Objective : To investigate the correlation between the correlation gene of human growth and development ( PHV ) and the occurrence and progression of idiopathic scoliosis ( AIS ) in Han nationality .

Methods : Nine patients with PHV were selected as candidate genes of AIS , including SOCS2 , SF3B , SV2A , C17orf67 , CABLES1 , DOT1L , CDk6 , C6orf106 and LIN28B . In our DNA database , 500 AIS patients and 494 age - matched healthy subjects were genotyped .

Results : rs12459350 locus of DOT1L gene and rs4794665 locus of C17orf67 gene were found to be significantly associated with AIS susceptibility . The AIS susceptibility of rs12459350 allele G containing PHV and rs4794665 allele A in adult height was significantly increased ( rs12459350 : P = 0.001 , risk ratio = 1.16 ;
rs4794665 : P = 0.006 , hazard ratio = 1.33 ) . There was no significant association between SNP site of the above gene and AIS disease progression .

Conclusion : The SNP loci rs4794665 and rs12459350 of the C17orf67 gene are the susceptibility loci of AIS . Since the above - mentioned sites are related to the development of PHV in adolescence , it is shown that the genetic factors have a significant effect on the abnormal growth patterns of AIS patients .

Chapter 1 ( Section II ) Using Whole Genome Correlation Analysis to locate the pathogenic genes of AIS patients in Han population

Objective : To study the effect of AIS susceptibility gene on the pathogenesis of idiopathic scoliosis ( AIS ) patients with idiopathic scoliosis ( AIS ) .

Methods : 336 patients were selected from the DNA database of AIS patients in the Han nationality in the undergraduate chamber . The selection was as follows : 1 . Female patients ;
2 . The age is more than 18 years ;
3 . There were 594 gender - matched healthy individuals as normal controls . The gene chip scanning and genome - wide association analysis were performed by using the AFFX SNP6.0 chip , and the pathogenic pathways associated with susceptible genes were further analyzed . The EIGENSTRAT software , PLINK software and R software were used for the analysis of population stratification and the case - control correlation analysis respectively . The P value was less than 10 - 8 considered significant difference .

Results : The results showed that there were 544 and 868 SNPs in the study group , and there were 544 and 868 SNPs in the control group . The results showed that the 18 positive SNPs were associated with AIS disease .
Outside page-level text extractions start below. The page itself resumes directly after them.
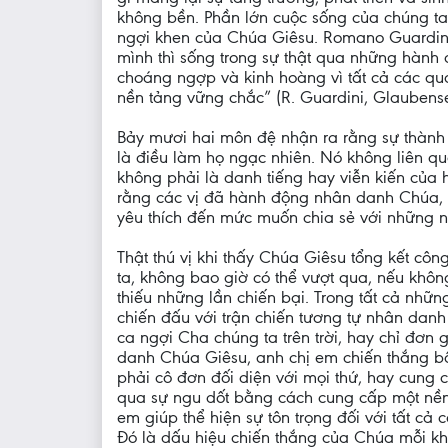
không bền. Phần lớn cuộc sống của chúng ta,
ngợi khen của Chúa Giêsu. Romano Guardini, 
mình thì sống trong sự thật qua những hành đ
choáng ngợp và kinh hoàng vì tất cả các qu
nền tảng vững chắc” (R. Guardini, Glaubenserk
Bảy mươi hai môn đệ nhận ra rằng sự thành
là điều làm họ ngạc nhiên. Nó không liên qu
không phải là danh tiếng hay viễn kiến của 
rằng các vị đã hành động nhân danh Chúa, 
yêu thích đến mức muốn chia sẻ với những n
Thật thú vị khi thấy Chúa Giêsu tổng kết c
ta, không bao giờ có thể vượt qua, nếu khô
thiếu những lần chiến bại. Trong tất cả nhữ
chiến đấu với trận chiến tương tự nhân dan
ca ngợi Cha chúng ta trên trời, hay chỉ đơn
danh Chúa Giêsu, anh chị em chiến thắng bất
phải cô đơn đối diện với mọi thứ, hay cung 
qua sự ngu dốt bằng cách cung cấp một nền 
em giúp thể hiện sự tôn trọng đối với tất cả
Đó là dấu hiệu chiến thắng của Chúa mỗi kh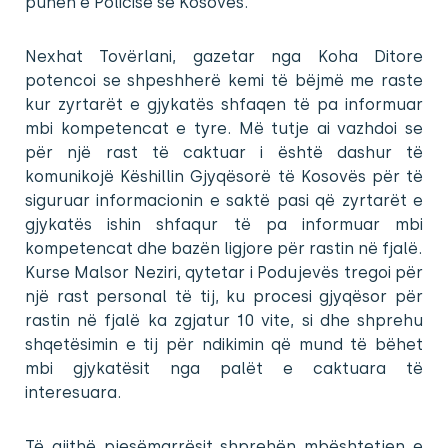
punën e Policisë së Kosovës.
Nexhat Tovërlani, gazetar nga Koha Ditore
potencoi se shpeshherë kemi të bëjmë me raste
kur zyrtarët e gjykatës shfaqen të pa informuar
mbi kompetencat e tyre. Më tutje ai vazhdoi se
për një rast të caktuar i është dashur të
komunikojë Këshillin Gjyqësorë të Kosovës për të
siguruar informacionin e saktë pasi që zyrtarët e
gjykatës ishin shfaqur të pa informuar mbi
kompetencat dhe bazën ligjore për rastin në fjalë.
Kurse Malsor Neziri, qytetar i Podujevës tregoi për
një rast personal të tij, ku procesi gjyqësor për
rastin në fjalë ka zgjatur 10 vite, si dhe shprehu
shqetësimin e tij për ndikimin që mund të bëhet
mbi gjykatësit nga palët e caktuara të
interesuara.
Të gjithë pjesëmarrësit shprehën mbështetjen e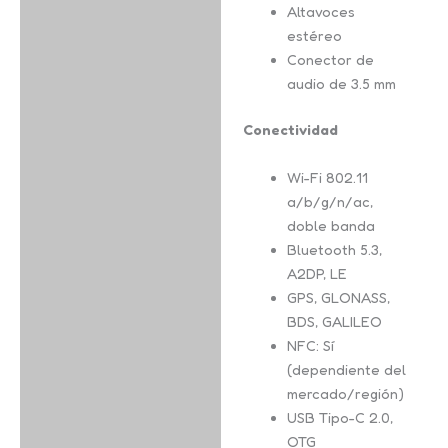
Altavoces
estéreo
Conector de
audio de 3.5 mm
Conectividad
Wi-Fi 802.11
a/b/g/n/ac,
doble banda
Bluetooth 5.3,
A2DP, LE
GPS, GLONASS,
BDS, GALILEO
NFC: Sí
(dependiente del
mercado/región)
USB Tipo-C 2.0,
OTG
Conclusion : The GWAS study has found that there is a significant difference in the etiology of AIS in Chinese Han population . The findings of these genes play an important role in the further study of the pathogenesis of AIS patients in the future .
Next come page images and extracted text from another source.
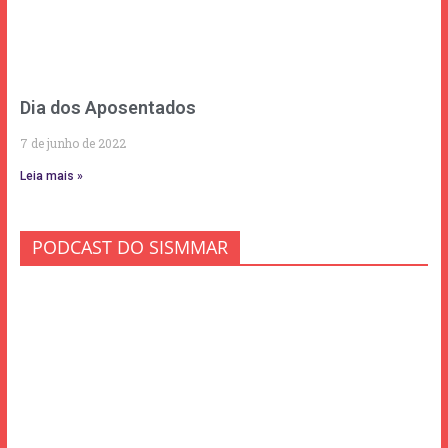
Dia dos Aposentados
7 de junho de 2022
Leia mais »
PODCAST DO SISMMAR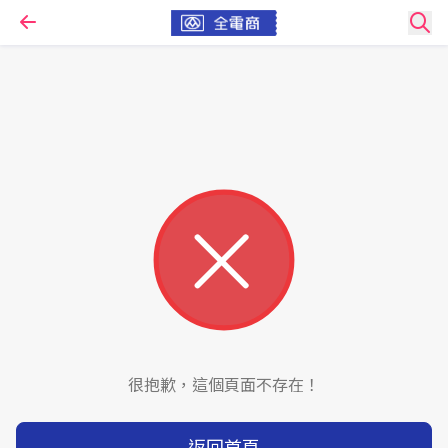
很抱歉，這個頁面不存在！
返回首頁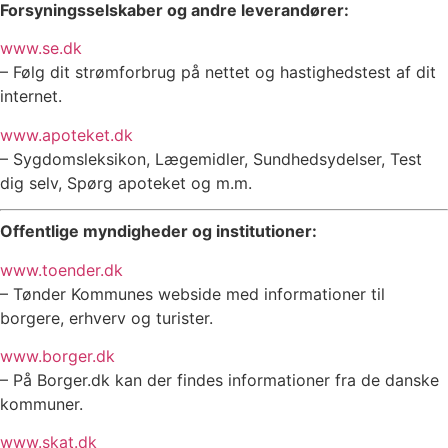
Forsyningsselskaber og andre leverandører:
www.se.dk
– Følg dit strømforbrug på nettet og hastighedstest af dit
internet.
www.apoteket.dk
– Sygdomsleksikon, Lægemidler, Sundhedsydelser, Test
dig selv, Spørg apoteket og m.m.
Offentlige myndigheder og institutioner:
www.toender.dk
– Tønder Kommunes webside med informationer til
borgere, erhverv og turister.
www.borger.dk
– På Borger.dk kan der findes informationer fra de danske
kommuner.
www.skat.dk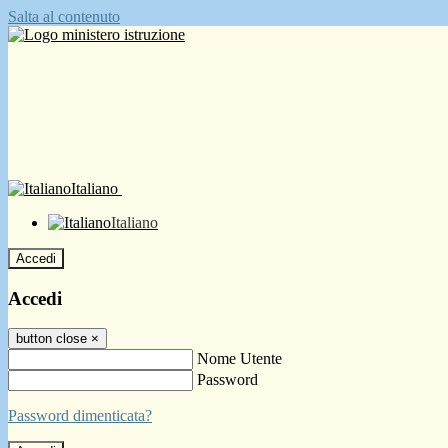
Salta al contenuto
Italiano
Italiano
Accedi
Accedi
button close
×
Nome Utente
Password
Password dimenticata?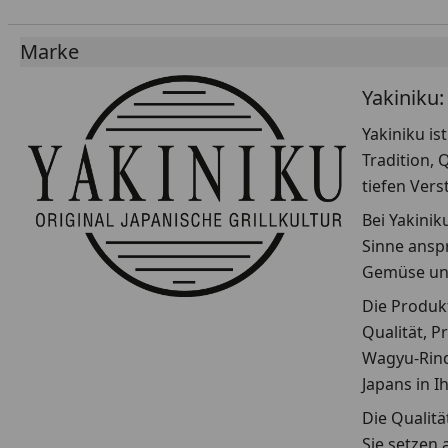
Marke
Yakiniku:
Yakiniku is
Tradition, 
tiefen Vers
Bei Yakinik
Sinne ansp
Gemüse und 
Die Produkt
Qualität, P
Wagyu-Rind 
Japans in 
Die Qualitä
Sie setzen 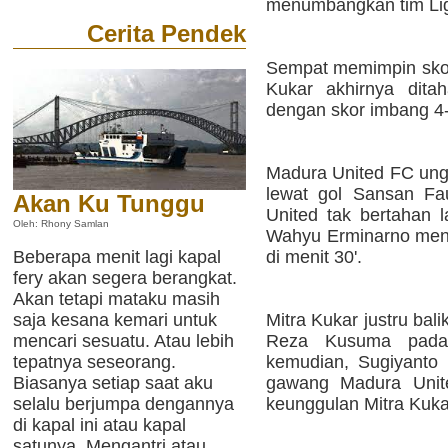
menumbangkan tim Liga
Cerita Pendek
Sempat memimpin skor 
Kukar akhirnya dit
dengan skor imbang 4-
Madura United FC ungg
lewat gol Sansan Fa
Akan Ku Tunggu
United tak bertahan l
Oleh: Rhony Samlan
Wahyu Erminarno menc
di menit 30'.
Beberapa menit lagi kapal
fery akan segera berangkat.
Akan tetapi mataku masih
Mitra Kukar justru ba
saja kesana kemari untuk
Reza Kusuma pada
mencari sesuatu. Atau lebih
kemudian, Sugiyanto
tepatnya seseorang.
gawang Madura Unite
Biasanya setiap saat aku
keunggulan Mitra Kuka
selalu berjumpa dengannya
di kapal ini atau kapal
satunya. Mengantri atau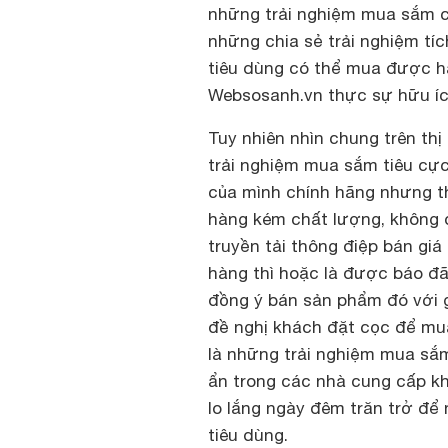
những trải nghiệm mua sắm củ
những chia sẻ trải nghiệm tí
tiêu dùng có thể mua được hàng
Websosanh.vn thực sự hữu ích
Tuy nhiên nhìn chung trên th
trải nghiệm mua sắm tiêu cự
của mình chính hãng nhưng t
hàng kém chất lượng, không 
truyền tải thông điệp bán giá
hàng thì hoặc là được báo đ
đồng ý bán sản phẩm đó với g
đề nghị khách đặt cọc để mua
là những trải nghiệm mua sắm
ẩn trong các nhà cung cấp kh
lo lắng ngày đêm trăn trở để
tiêu dùng.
Chapter 2 ( Section I ) Logistic regression model for predicting the curative effect of Chinese patients with AIS

Objective : To study the independent risk factors which can lead to the development of adolescent idiopathic scoliosis .

Methods : All the subjects were AIS patients treated with standardized brace from January 2005 to December 2008 . The treatment was performed according to the patient ' s scoliosis type . The primary and final follow - up were recorded . The incidence of disease progression was 5 . Single nucleotide polymorphism ( SNPs ) of susceptible genes such as estrogen receptor a ( ERa ) , estrogen receptor 尾 ( ER尾 ) , tryptophan hydroxylase 1 ( TPH - 1 ) , melatonin receptor 1B ( TPH - 1 ) , melatonin receptor 1B ( TPH - 1 ) , melatonin receptor 1B ( MTNR1B ) and matrixing - 1 ( MATN1 ) were selected .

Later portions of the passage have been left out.